O homem seguia, curvado, à minha frente. Caminhava com dificuldade. Saía do Pingo Doce e levava um saco de plástico na mão. Pareceu-me pão, uma baguete francesa, pré-cozida. Ia um pouco forçado, era obeso e com um metro e oitenta, mal medidos. No cocuruto o cabelo rareava e era grisalho, barba rala e por fazer. Passei-lhe à frente. Vi-lhe a cara. Olhos vagos, semblante sério. As comissuras dos lábios apontando para baixo. Ar triste, cansado, de quem desistiu de tudo e não espera nada. Blusão verde-azeitona, calças de ganga, vulgares. A camisa saía-lhe, um pouco, das calças. Aparentava ter setenta anos. Se tivesse tido alegrias na vida, não transparecia. Caiu-lhe a carteira das mãos. Tentou apanhá-la. Não conseguiu à primeira. À terceira, apoiando-se num carro do estacionamento, recuperou-a. Tinha posto o joelho em baixo. Viu-se aflito, mas lá se ergueu, com muita dificuldade e um esgar de dor. Via-se que as pernas não lhe respondiam. Pareceu-me ver uma lágrima a rolar-lhe no rosto.
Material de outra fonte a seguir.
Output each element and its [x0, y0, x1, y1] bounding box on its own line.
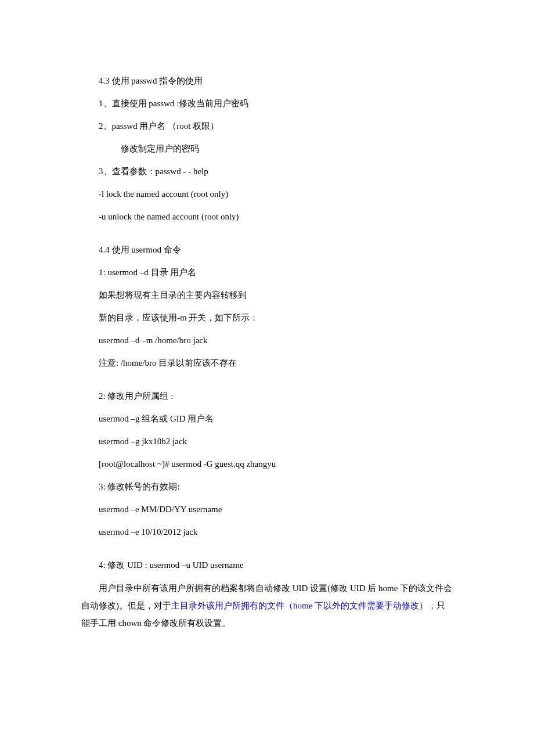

Segui-o, algum tempo. Dirigiu-se, vacilante, a um carro estacionado no parque da mercearia. Sacou do telecomando. O carro deu aquele estalo próprio da abertura. O carro era um castanho claro. Eu pensei "este carro é igual ao meu!'. O velho entrou, ajeitou-se no banco, olhou-se ao espelho e, só então, exclamei "este velho sou eu!".
(Para o meu melhor amigo).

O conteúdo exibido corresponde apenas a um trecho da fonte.